Generative AI content is popping up everywhere on the internet and social media, across text, music and video. This shift is normal as content creation becomes faster and more efficient with AI assistance. Having a highly capable AI co-working colleague changes the entire workflow, from brainstorming ideas and establishing direction to writing copy and generating images, audio and video. The cost of communication and coordination throughout this process used to be massive, often taking days, weeks or even months for each step. Generative AI makes the entire journey much more efficient.
Alongside speed and efficiency, technology enables content creation for more people, allowing them to raise their voices on the internet. Tasks that once required large teams or specialized skills no longer have barriers. Anyone can produce content or vibe code websites and applications at lightning speed. In Vietnam, generative AI communities are popping up everywhere, with users joking that you can find five vibe-coders in a single square meter. Standard calendar, finance tracking and to-do list apps are suddenly pushed aside. While these existing apps are often excellent, they might only meet about 95% of what a user actually wants. That remaining 5% represents a source of daily friction and compromise. With generative AI, users finally have the tools to build exactly what they need. It goes beyond functional benefits, touching on emotional values by providing comfort, efficiency and self-expression.

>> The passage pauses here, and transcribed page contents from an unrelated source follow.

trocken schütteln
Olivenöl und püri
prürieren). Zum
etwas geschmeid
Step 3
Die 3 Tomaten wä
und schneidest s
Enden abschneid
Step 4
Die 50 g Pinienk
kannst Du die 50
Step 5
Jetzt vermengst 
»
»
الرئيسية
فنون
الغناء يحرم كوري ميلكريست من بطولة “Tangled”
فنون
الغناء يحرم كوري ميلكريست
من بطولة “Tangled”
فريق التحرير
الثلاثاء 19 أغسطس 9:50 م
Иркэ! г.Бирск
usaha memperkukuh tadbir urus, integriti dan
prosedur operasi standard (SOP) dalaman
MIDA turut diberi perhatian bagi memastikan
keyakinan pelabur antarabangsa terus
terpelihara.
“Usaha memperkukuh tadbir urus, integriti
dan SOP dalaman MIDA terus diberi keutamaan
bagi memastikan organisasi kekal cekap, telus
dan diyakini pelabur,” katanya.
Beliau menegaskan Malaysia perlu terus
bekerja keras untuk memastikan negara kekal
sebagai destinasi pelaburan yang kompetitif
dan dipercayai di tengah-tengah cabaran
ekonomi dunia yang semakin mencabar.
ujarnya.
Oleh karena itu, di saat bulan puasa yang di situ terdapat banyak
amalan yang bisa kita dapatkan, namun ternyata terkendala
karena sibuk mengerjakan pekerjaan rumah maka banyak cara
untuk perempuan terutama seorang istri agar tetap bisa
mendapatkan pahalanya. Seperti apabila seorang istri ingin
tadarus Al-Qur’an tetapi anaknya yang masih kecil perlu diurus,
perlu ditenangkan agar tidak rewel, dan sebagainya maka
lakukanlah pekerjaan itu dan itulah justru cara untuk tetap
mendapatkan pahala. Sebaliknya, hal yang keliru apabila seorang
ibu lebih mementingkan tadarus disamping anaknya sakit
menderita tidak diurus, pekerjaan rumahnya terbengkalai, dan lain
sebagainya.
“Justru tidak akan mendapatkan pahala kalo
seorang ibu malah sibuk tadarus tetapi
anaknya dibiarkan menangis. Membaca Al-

Are we creating quality content or littering the internet
This question is valid when considering the variance in final quality. However, at every milestone, from the Web 2.0 era, the rise of social media, the introduction of 3G in Vietnam and the shift to smartphones as our primary devices, information overload and quality gaps have always existed. The variance in content, website and application quality is not a problem created by generative AI, as it has always been this way. What is different now is that AI allows more people to participate in content contribution, helps them do it better and enables them to build applications to solve the very problems they face.
The evolution of connection and content distribution
Chat applications like Yahoo Messenger helped us make friends and talk online. Yahoo! 360 made it easy for Vietnamese users to express themselves and become bloggers. Online forums bloomed twenty years ago to connect people. Facebook and YouTube provided ready-made distribution channels for content and strengthened connections for internet users, completely transforming how we communicate, learn and connect. Throughout all these shifts, there have always been pieces of content pushed to the masses by platform algorithms, while others sink into oblivion, like Facebook posts with a few likes or videos with a handful of views.
Transforming workflows instead of resisting change
Rather than resisting change and blaming generative AI for producing more web trash, many companies are using it to transform actual workflows, making them faster, higher quality and more cost-effective. Imagine having to listen to 10,000 call center recordings to evaluate quality, creating 1,000 personalized videos with unique messages for as many customers, reading a million-word document to summarize key points or scanning scientific papers to cite verbatim references. These use cases represent just a small fraction of what is already happening in reality.
Accelerating access to new opportunities
For individuals, think back to how Google, Wikipedia and YouTube have helped us learn and work more productively over the last two decades. Someone sitting in a deep rural area of Vietnam can access high-quality content and voice their thoughts to the entire world. Generative AI presents us with that opportunity once again, accelerating access to possibilities we could never have imagined.
Preparing for an unpredictable future
People often say we should look at history to predict the future. In reality, you can only connect to the future and prepare to seize the opportunities that come, most of which we cannot even fathom today. I joined startups when the internet was driving massive societal changes, working at VietnamWorks, Webtretho, CareerBuilder and Adayroi. Later, I moved through a series of roles at leading corporations and multinationals in Vietnam, such as Techcombank, Fonterra, Nutifood, VietCredit and most recently, Manulife. I could never have imagined any of these jobs when I was writing my first lines of Pascal and C++ in middle school or typing my first commands in MS-DOS.
When a trend is irreversible, do not resist change. Embrace it.